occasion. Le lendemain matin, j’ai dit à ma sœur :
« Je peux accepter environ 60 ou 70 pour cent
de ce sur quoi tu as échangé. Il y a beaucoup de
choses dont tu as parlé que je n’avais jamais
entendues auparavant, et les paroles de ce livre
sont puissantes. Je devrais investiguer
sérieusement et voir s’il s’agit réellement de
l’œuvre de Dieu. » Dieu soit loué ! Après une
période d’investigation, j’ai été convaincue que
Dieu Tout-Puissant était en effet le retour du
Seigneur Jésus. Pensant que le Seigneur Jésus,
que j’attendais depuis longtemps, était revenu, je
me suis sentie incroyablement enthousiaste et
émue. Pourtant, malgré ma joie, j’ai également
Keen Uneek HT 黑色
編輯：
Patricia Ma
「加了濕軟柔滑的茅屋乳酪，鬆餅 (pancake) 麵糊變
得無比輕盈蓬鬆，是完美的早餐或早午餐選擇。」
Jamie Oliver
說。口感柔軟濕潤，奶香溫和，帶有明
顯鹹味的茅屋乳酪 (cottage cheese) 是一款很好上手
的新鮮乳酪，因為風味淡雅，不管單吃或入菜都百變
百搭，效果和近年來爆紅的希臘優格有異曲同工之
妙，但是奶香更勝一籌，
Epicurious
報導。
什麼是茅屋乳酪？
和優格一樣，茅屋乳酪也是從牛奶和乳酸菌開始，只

* * *

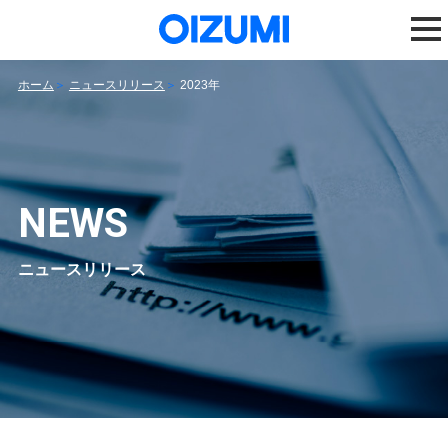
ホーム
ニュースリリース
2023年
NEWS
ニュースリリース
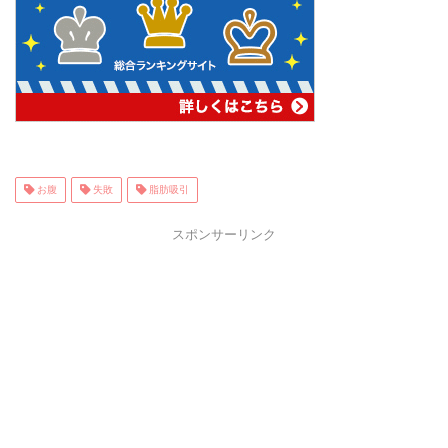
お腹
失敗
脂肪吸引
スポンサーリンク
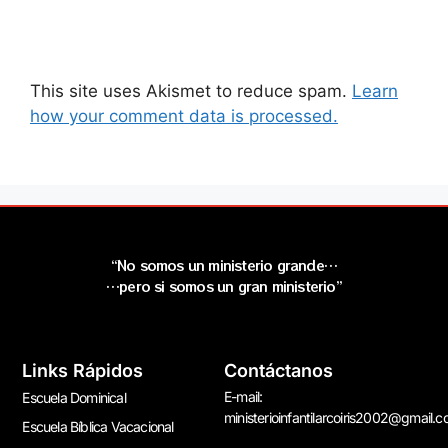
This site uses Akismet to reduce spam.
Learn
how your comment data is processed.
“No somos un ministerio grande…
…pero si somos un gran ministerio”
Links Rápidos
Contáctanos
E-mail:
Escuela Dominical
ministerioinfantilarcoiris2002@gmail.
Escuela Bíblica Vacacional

* **To do**:
Look for the word "Escuela" in the listing above and state how many lines have it; give the number and nothing else.

* **Task output**:
2